Spaghetti Squash Season

If you’ve ever wondered how to cook a spaghetti squash, that makes two of us. 

As I’ve gotten more experienced in the kitchen, I decided it might be good to try cooking a spaghetti squash. I use a seasonal produce guide to help me find veggies and fruits that are in season in Ohio. Incorporating seasonal produce is more sustainable, and frankly, they taste better too. (Imagine picking fresh strawberries in the middle of January versus June. Yeah.) Some of my favorite nutrition bloggers have been posting spaghetti squash recipes lately, so I figured it was a primetime to try cooking one myself. *cue YouTube tutorials on how to cut a spaghetti squash*

Spaghetti squash is a really great substitute for when you’re craving a bowl of pasta. The vegetable was named after the texture of it after its cooked (see photo below), and although it most definitely does not have that starchy, carb-y taste we all know and love, its nutritional profile makes it a healthier alternative! Aside from being lower in calories and carbohydrates, spaghetti squash is also packed with Vitamin A (for healthy eyes) and Vitamin C (for strong bones and teeth).

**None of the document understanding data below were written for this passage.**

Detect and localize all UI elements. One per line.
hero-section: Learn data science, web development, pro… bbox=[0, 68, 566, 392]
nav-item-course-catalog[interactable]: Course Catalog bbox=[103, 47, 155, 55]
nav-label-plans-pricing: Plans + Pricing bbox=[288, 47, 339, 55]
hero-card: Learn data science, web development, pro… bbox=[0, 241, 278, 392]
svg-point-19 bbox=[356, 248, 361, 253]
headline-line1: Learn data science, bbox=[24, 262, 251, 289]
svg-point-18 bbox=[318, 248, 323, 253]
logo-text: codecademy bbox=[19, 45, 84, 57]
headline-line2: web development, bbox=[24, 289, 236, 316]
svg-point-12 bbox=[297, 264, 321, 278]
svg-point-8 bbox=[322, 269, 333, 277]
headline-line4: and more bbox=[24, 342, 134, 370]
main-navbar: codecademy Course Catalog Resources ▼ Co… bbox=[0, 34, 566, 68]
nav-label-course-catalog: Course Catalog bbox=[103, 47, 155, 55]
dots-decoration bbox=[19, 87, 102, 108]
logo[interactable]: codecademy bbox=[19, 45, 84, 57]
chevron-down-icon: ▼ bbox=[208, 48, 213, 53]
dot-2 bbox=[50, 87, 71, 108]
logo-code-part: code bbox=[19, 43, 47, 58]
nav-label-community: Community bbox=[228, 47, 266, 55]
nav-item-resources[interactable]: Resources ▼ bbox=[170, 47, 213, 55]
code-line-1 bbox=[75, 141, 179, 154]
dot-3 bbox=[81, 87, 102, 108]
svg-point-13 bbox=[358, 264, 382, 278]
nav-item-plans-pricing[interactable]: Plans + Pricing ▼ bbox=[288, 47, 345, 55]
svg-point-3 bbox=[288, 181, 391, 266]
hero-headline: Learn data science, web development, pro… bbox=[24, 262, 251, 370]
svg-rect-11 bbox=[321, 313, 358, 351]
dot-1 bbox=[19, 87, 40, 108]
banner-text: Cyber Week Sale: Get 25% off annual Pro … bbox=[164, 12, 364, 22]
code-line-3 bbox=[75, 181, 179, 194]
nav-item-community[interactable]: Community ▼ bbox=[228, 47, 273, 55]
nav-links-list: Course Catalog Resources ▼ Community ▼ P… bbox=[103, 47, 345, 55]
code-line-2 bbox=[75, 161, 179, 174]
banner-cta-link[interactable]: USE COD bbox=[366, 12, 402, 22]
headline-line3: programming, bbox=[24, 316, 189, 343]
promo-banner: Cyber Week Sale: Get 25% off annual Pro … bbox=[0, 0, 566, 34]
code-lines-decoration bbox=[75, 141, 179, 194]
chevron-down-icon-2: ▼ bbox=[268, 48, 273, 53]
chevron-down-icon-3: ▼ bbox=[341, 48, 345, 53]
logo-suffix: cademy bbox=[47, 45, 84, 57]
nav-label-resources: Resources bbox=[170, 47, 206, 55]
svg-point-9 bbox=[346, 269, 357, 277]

When I first tasted spaghetti squash, it had a very bland taste which means you can cook it with pretty much whatever you have on hand! It can act as a side dish (preferably at Thanksgiving?) or make it as the main course in a vegetarian meal! I had canned tomatoes on hand, so I combined garlic, olive oil, oregano, red pepper flakes, and the tomatoes in a blender to create a super simple tomato sauce. The recipes are endless when it comes to cooking with spaghetti squash, so be adventurous and see what you can come up with!

Total time: 1 hour 20 minutes
Makes: 3 servings


1 spaghetti squash, halved and scooped
1 tbsp. olive oil
Sea salt


  1. Preheat oven to 400 degrees F. Prepare a baking sheet with parchment paper or foil.
  2. Once your squash is halved and scooped, sprinkle salt over the halves and let sit for twenty minutes. This draws out some of the moisture, making it less mushy later on.
  3. Wipe off the moisture, then drizzle olive oil and salt over the interior. Place cut-side down on the baking sheet. Roast for 45 minutes, or until you can easily pierce the skin of the squash.
  4. Once cool, flip the squash over and scrape the inside to create a string-like texture.
  5. Enjoy!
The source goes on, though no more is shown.